En noviembre de 2008, por ejemplo, se tenía acumulado un superávit de 278.6 mil millones de pesos, mismo que se usó para financiar el gasto de diciembre, con lo que el superávit para el conjunto del año se redujo a 62.0 mil millones de pesos. En los subsiguientes años se reportó déficits debido a la reducida acumulación de superávits en los primeros once meses del año. Así, en 2012, hasta noviembre se acumuló un superávit de 51.8 mil millones de pesos, mismo que no alcanzó para financiar el gasto de diciembre, por lo que al final del año se reportó un déficit de 91.2 mil millones de pesos.

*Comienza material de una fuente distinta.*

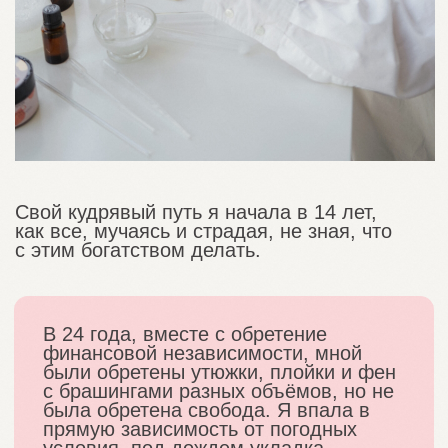
были обретены утюжки, плойки и фен
с брашингами разных объёмов, но не
была обретена свобода. Я впала в
прямую зависимость от погодных
условия, под дождем укладка
начинала сначала пушиться, а потом
виться, от графика парикмахера для
укладок на выход. Все выходы и
свидания согласовывались с
графиком и бюджетом. В те годы я
могла последние 1500 рублей отдать
за укладку настолько были ценны для
меня прямые волосы. Кстати ботокс и
кератин я тоже попробовала.
Только в 38 лет, наблюдая за бьюти-
блоггерами в YouTube я случайно узнала
про Кудрявый метод. Первая покупка
состоялась моментально. Из Америки ко
мне летели заветные баночки. Мне
казалось, что весь секрет именно в них, и
совсем не важно, что одна баночка с
доставкой стоила под 40 долларов, ведь в
ней заключалось волшебство. Баночек
нужно было пять.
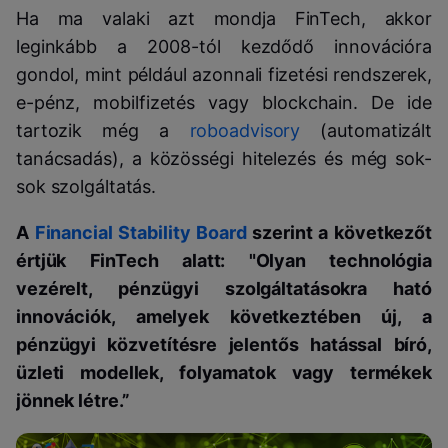
Ha ma valaki azt mondja FinTech, akkor
leginkább a 2008-tól kezdődő innovációra
gondol, mint például azonnali fizetési rendszerek,
e-pénz, mobilfizetés vagy blockchain. De ide
tartozik még a
roboadvisory
(automatizált
tanácsadás), a közösségi hitelezés és még sok-
sok szolgáltatás.
A
Financial Stability Board
szerint a következőt
értjük FinTech alatt: "Olyan technológia
vezérelt, pénzügyi szolgáltatásokra ható
innovációk, amelyek következtében új, a
pénzügyi közvetítésre jelentős hatással bíró,
üzleti modellek, folyamatok vagy termékek
jönnek létre.”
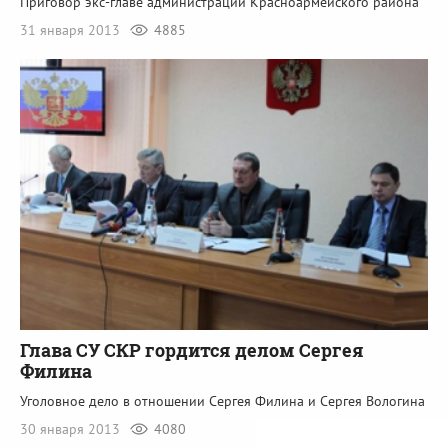
Приговор экс-главе администрации Красноармейского района
31 января 2013
4885
Глава СУ СКР гордится делом Сергея
Филина
Уголовное дело в отношении Сергея Филина и Сергея Вологина
30 января 2013
4080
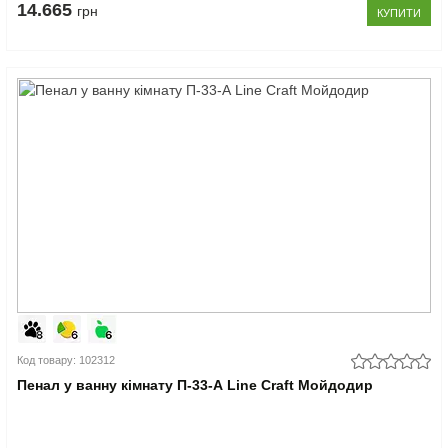
14.665
грн
КУПИТИ
Код товару: 102312
Пенал у ванну кімнату П-33-А Line Craft Мойдодир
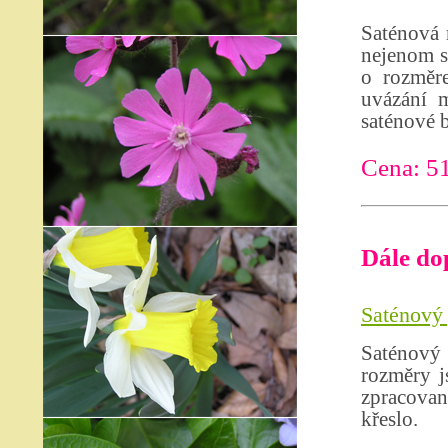
Saténová 
nejenom s
o rozměr
uvázání m
saténové 
Cena: 51
Dále do
Saténový 
Saténový 
rozměry j
zpracova
křeslo.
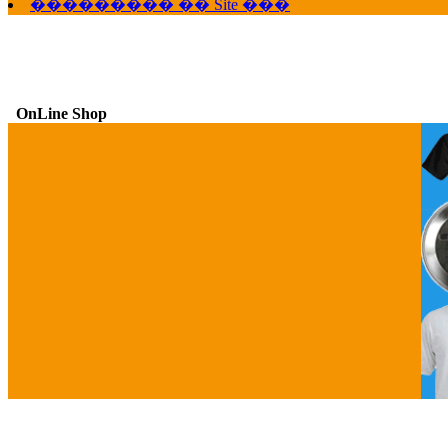
��������� �� Site ���
OnLine Shop
G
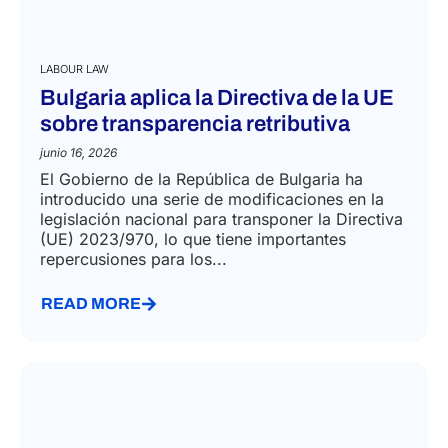
LABOUR LAW
Bulgaria aplica la Directiva de la UE
sobre transparencia retributiva
junio 16, 2026
El Gobierno de la República de Bulgaria ha
introducido una serie de modificaciones en la
legislación nacional para transponer la Directiva
(UE) 2023/970, lo que tiene importantes
repercusiones para los...
READ MORE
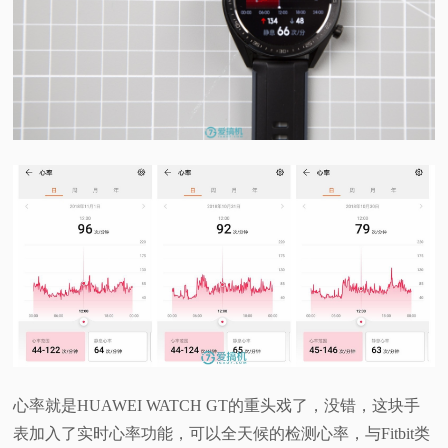
心率就是HUAWEI WATCH GT的重头戏了，没错，这块手
表加入了实时心率功能，可以全天候的检测心率，与Fitbit类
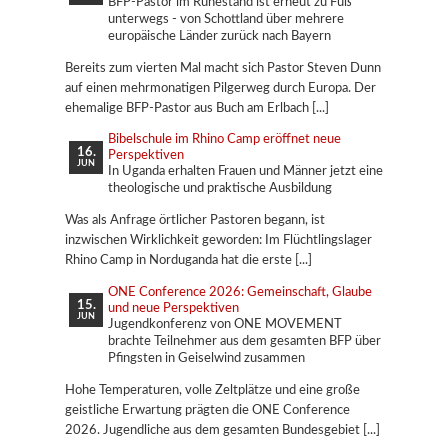
BFP-Pastor im Ruhestand ist erneut zu Fuß
unterwegs - von Schottland über mehrere
europäische Länder zurück nach Bayern
Bereits zum vierten Mal macht sich Pastor Steven Dunn
auf einen mehrmonatigen Pilgerweg durch Europa. Der
ehemalige BFP-Pastor aus Buch am Erlbach
Bibelschule im Rhino Camp eröffnet neue
16.
Perspektiven
JUN
In Uganda erhalten Frauen und Männer jetzt eine
theologische und praktische Ausbildung
Was als Anfrage örtlicher Pastoren begann, ist
inzwischen Wirklichkeit geworden: Im Flüchtlingslager
Rhino Camp in Norduganda hat die erste
ONE Conference 2026: Gemeinschaft, Glaube
15.
und neue Perspektiven
JUN
Jugendkonferenz von ONE MOVEMENT
brachte Teilnehmer aus dem gesamten BFP über
Pfingsten in Geiselwind zusammen
Hohe Temperaturen, volle Zeltplätze und eine große
geistliche Erwartung prägten die ONE Conference
2026. Jugendliche aus dem gesamten Bundesgebiet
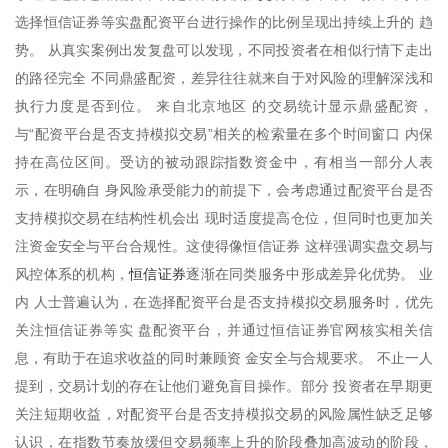
选择恒信证券等实盘配资平台进行操作的比例呈现出持续上升的 趋
势。 从真实案例出发复盘可以发现，不同投资者在相似行情下走出
的路径完全 不同鼎盛配资，差异往往就来自于对风险的理解深浅和
执行力度是否到位。 来自北京地区 的交易统计显示鼎盛配资，
与“配资平台是否支持模拟交易”相关的检索量在多个时间窗口 内保
持在高位区间。受访的被动跟踪指数资金中，有相当一部分人表
示，在明确自 身风险承受能力的前提下，会考虑通过配资平台是否
支持模拟交易在结构性机会出 现时适度提高仓位，但同时也更加关
注资金安全与平台合规性。这使得像恒信证券 这样强调实盘交易与
恒信证券
风控体系的机构，
逐渐在同类服务中形成差异化优势。 业
内 人士普遍认为，在选择配资平台是否支持模拟交易服务时，优先
关注恒信证券等实 盘配资平台，并通过恒信证券官网核实相关信
息，有助于在追求收益的同时兼顾资 金安全与合规要求。 不止一人
提到，交易计划的存在让他们避免盲目操作。部分 投资者在早期更
关注短期收益，对配资平台是否支持模拟交易的风险属性缺乏足够
认识，在指数节奏放缓但交易频率上升的阶段叠加高波动的阶段，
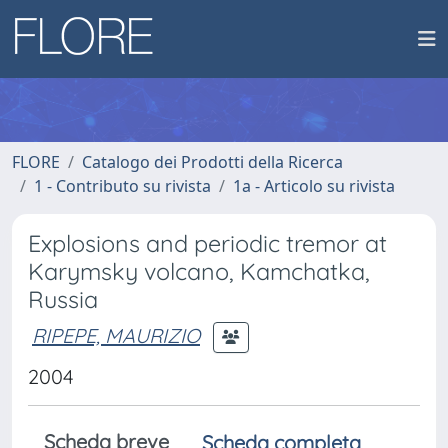
FLORE
Catalogo dei Prodotti della Ricerca
1 - Contributo su rivista
1a - Articolo su rivista
Explosions and periodic tremor at
Karymsky volcano, Kamchatka,
Russia
RIPEPE, MAURIZIO
2004
Scheda breve
Scheda completa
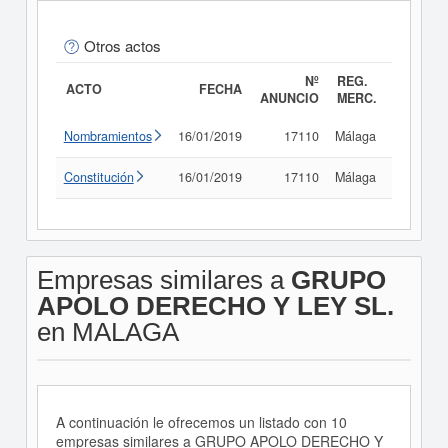
Otros actos
Nº
REG.
ACTO
FECHA
ANUNCIO
MERC.
Nombramientos
16/01/2019
17110
Málaga
Consult
Constitución
16/01/2019
17110
Málaga
Consult
Empresas similares a
GRUPO
APOLO DERECHO Y LEY SL.
en MALAGA
A continuación le ofrecemos un listado con 10
empresas similares a GRUPO APOLO DERECHO Y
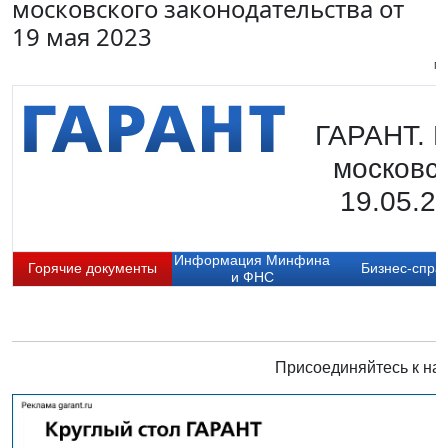
московского законодательства от
19 мая 2023
Пи
ГАРАНТ. 
московск
19.05.2
Информация Минфина
Горячие документы
Бизнес-спра
и ФНС
Присоединяйтесь к нам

En 2013, se reportó un superávit acumulado hasta noviembre de tan sólo 17.0 mil millones de pesos, mismo que no sólo no iba a alcanzar para financiar el gasto de diciembre, sino que debería obligar a reportar un déficit elevado. Pero no sucedió así. El déficit que se reportó para el conjunto del año fue tan sólo de 46.7 mil millones de pesos.

¿Cómo se explica este fenómeno?

En vista de que es poco probable que haya habido una reducción del gasto en aguinaldos y bonos en diciembre de 2013, la única explicación que cabe es que deben aumentado fuertemente algunos ingresos.

Efectivamente, los ingresos presupuestarios crecieron un extraordinario 62.4 por ciento real en diciembre, mientras que en el conjunto del año (incluyendo diciembre) lo hicieron en 4.3 por ciento. Esto obedeció al aumento de los ingresos petroleros (46.6 por ciento contra 2.6 en todo el año), pero sobre todo al incremento de 71.2 por ciento de los ingresos no petroleros (5.1 por ciento en todo el año). Dentro de estos últimos destaca el crecimiento de 894 por ciento de los ingresos no tributarios, y dentro de ellos el de 1,131 por ciento de los aprovechamientos.

Vale decir que cuando en noviembre de 2013 todo apuntaba a que el gobierno fuera a tener dificultades para financiar el gasto de diciembre, sorpresivamente apareció algunos ingresos que alcanzaron para financiarlo y ubicar el déficit fiscal justo una décima de punto porcentual del PIB por debajo de lo autorizado por el Congreso.

Sobre el segundo punto, es probable que también la calificadora haya tomado en cuenta que el gobierno cada vez más le echa mano a los ingresos no recurrentes para financiar el déficit fiscal. Así, en 2012 dichos ingresos representaron 0.6 por ciento del PIB, mientras que en 2013 ya ascendieron a 1.0 por ciento del PIB.

Como su nombre lo indica, al tratarse de ingresos no permanentes, mal haríamos en considerar que debido a ello mejora la solvencia del deudor.